This is why for more than two weeks workers at the Big Three auto companies have been waging a battle over wages and the conditions of their own employment that represents a decisive moment in the new phase of the U.S. class struggle that has opened since before the COVID-19 pandemic. What is at stake in this strike, however, is not just about the auto industry, nor even just about the union, but about the power relations that will define the new regime of accumulation that is currently being introduced in the US. Indeed, the autoworkers’ initiative brings the clash over wages into the core of the ecological transition, to anticipate and counter capital’s attempts to make it an opportunity to consolidate profits by further impoverishing and precarizing the labor force.

The stand-up strike

The UAW strike that began on September 15 is undoubtedly the largest in the auto industry in decades and is for the first time directed simultaneously against all of the Big Three, through a new strategy called a “stand-up strike”(with reference to the “sit-in strikes” of the1930s), involving a gradual extension of the stoppage to an increasing number of plants to maximize the pressure capacity and unpredictability of the damage inflicted on companies. The strike started at three large assembly plants (in Wayne, Michigan, in Toledo, Ohio, and in Wentzville, Missouri). It was extended a week later to 38 small component distribution centers of General Motors and Stellantis in more than twenty states, and after another week to two more Ford and General Motors assembly plants (in Chicago and Lansing, Michigan), according to a heterogeneous strategy that attempts to divide the companies’ front.

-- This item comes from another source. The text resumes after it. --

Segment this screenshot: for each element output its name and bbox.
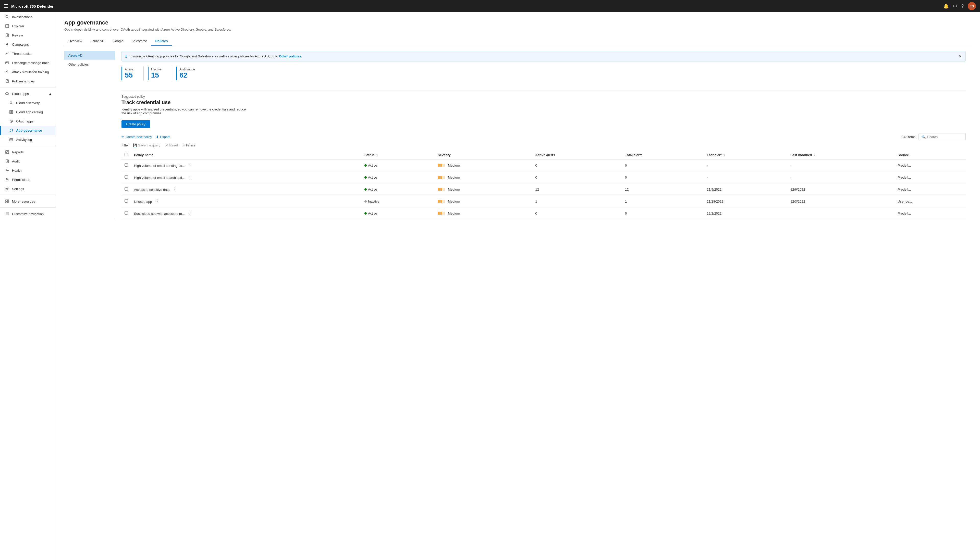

In two weeks, it has thus come to involve 43 plants and 25,000 workers, which are still a mere fraction of the nearly 150,000 UAW members employed by the Big Three and who were ready to strike. Simultaneously, beyond the workplaces where the stoppage was formally declared, a kind of low-intensity, spontaneous strike immediately spread to many other plants, with unionized workers beginning to slow down production by refusing to give up their breaks or accept voluntary overtime (which for many, especially young and precarious workers, is a substantial and structural share of their wages). A testament to how today in the US even working eight hours is a form of refusal.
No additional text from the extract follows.